» **Task to complete**:
Give the records again, every one, exactly.

» **Information shown**:

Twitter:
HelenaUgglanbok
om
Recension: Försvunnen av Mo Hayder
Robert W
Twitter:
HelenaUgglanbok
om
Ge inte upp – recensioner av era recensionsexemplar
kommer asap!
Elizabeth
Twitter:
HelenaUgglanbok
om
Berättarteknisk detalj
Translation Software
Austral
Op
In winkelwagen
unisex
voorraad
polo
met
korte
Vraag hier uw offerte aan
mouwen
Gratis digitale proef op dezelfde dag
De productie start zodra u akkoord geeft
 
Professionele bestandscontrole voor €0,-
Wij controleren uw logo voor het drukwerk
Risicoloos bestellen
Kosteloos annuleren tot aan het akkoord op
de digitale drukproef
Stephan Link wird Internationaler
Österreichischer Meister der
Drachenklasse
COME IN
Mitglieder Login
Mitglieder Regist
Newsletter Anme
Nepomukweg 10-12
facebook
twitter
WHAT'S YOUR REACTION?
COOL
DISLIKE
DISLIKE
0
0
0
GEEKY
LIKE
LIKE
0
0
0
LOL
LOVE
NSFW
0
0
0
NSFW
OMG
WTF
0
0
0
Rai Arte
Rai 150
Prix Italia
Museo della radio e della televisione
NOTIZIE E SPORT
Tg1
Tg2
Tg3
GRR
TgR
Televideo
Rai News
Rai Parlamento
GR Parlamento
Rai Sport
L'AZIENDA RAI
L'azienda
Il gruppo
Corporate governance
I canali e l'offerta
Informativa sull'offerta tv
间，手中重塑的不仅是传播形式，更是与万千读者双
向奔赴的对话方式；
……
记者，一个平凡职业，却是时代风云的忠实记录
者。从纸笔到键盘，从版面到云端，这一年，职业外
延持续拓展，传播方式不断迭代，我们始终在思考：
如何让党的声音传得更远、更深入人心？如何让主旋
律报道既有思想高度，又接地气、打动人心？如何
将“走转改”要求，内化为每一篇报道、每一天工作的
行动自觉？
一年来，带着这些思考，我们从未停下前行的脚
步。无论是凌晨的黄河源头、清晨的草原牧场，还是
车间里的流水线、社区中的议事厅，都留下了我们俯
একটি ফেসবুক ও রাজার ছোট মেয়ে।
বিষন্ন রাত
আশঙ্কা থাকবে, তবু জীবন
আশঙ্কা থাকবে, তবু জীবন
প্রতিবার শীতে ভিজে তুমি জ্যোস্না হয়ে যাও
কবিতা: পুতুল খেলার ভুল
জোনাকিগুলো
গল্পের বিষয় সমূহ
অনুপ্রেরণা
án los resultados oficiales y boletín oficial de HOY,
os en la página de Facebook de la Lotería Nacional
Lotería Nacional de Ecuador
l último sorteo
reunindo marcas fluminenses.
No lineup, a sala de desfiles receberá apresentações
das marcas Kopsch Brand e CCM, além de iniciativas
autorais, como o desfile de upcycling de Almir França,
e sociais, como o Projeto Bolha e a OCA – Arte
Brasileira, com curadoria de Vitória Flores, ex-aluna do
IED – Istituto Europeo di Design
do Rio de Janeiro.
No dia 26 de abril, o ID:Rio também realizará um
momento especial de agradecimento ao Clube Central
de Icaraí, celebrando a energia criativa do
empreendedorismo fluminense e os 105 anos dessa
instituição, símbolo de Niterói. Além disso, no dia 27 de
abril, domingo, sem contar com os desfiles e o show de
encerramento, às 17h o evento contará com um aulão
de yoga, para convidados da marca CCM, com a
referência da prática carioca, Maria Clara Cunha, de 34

» **Result**:
Twitter:
HelenaUgglanbok
om
Recension: Försvunnen av Mo Hayder
Robert W
Twitter:
HelenaUgglanbok
om
Ge inte upp – recensioner av era recensionsexemplar
kommer asap!
Elizabeth
Twitter:
HelenaUgglanbok
om
Berättarteknisk detalj
Translation Software
Austral
Op
In winkelwagen
unisex
voorraad
polo
met
korte
Vraag hier uw offerte aan
mouwen
Gratis digitale proef op dezelfde dag
De productie start zodra u akkoord geeft
 
Professionele bestandscontrole voor €0,-
Wij controleren uw logo voor het drukwerk
Risicoloos bestellen
Kosteloos annuleren tot aan het akkoord op
de digitale drukproef
Stephan Link wird Internationaler
Österreichischer Meister der
Drachenklasse
COME IN
Mitglieder Login
Mitglieder Regist
Newsletter Anme
Nepomukweg 10-12
facebook
twitter
WHAT'S YOUR REACTION?
COOL
DISLIKE
DISLIKE
0
0
0
GEEKY
LIKE
LIKE
0
0
0
LOL
LOVE
NSFW
0
0
0
NSFW
OMG
WTF
0
0
0
Rai Arte
Rai 150
Prix Italia
Museo della radio e della televisione
NOTIZIE E SPORT
Tg1
Tg2
Tg3
GRR
TgR
Televideo
Rai News
Rai Parlamento
GR Parlamento
Rai Sport
L'AZIENDA RAI
L'azienda
Il gruppo
Corporate governance
I canali e l'offerta
Informativa sull'offerta tv
间，手中重塑的不仅是传播形式，更是与万千读者双
向奔赴的对话方式；
……
记者，一个平凡职业，却是时代风云的忠实记录
者。从纸笔到键盘，从版面到云端，这一年，职业外
延持续拓展，传播方式不断迭代，我们始终在思考：
如何让党的声音传得更远、更深入人心？如何让主旋
律报道既有思想高度，又接地气、打动人心？如何
将“走转改”要求，内化为每一篇报道、每一天工作的
行动自觉？
一年来，带着这些思考，我们从未停下前行的脚
步。无论是凌晨的黄河源头、清晨的草原牧场，还是
车间里的流水线、社区中的议事厅，都留下了我们俯
একটি ফেসবুক ও রাজার ছোট মেয়ে।
বিষন্ন রাত
আশঙ্কা থাকবে, তবু জীবন
আশঙ্কা থাকবে, তবু জীবন
প্রতিবার শীতে ভিজে তুমি জ্যোস্না হয়ে যাও
কবিতা: পুতুল খেলার ভুল
জোনাকিগুলো
গল্পের বিষয় সমূহ
অনুপ্রেরণা
án los resultados oficiales y boletín oficial de HOY,
os en la página de Facebook de la Lotería Nacional
Lotería Nacional de Ecuador
l último sorteo
reunindo marcas fluminenses.
No lineup, a sala de desfiles receberá apresentações
das marcas Kopsch Brand e CCM, além de iniciativas
autorais, como o desfile de upcycling de Almir França,
e sociais, como o Projeto Bolha e a OCA – Arte
Brasileira, com curadoria de Vitória Flores, ex-aluna do
IED – Istituto Europeo di Design
do Rio de Janeiro.
No dia 26 de abril, o ID:Rio também realizará um
momento especial de agradecimento ao Clube Central
de Icaraí, celebrando a energia criativa do
empreendedorismo fluminense e os 105 anos dessa
instituição, símbolo de Niterói. Além disso, no dia 27 de
abril, domingo, sem contar com os desfiles e o show de
encerramento, às 17h o evento contará com um aulão
de yoga, para convidados da marca CCM, com a
referência da prática carioca, Maria Clara Cunha, de 34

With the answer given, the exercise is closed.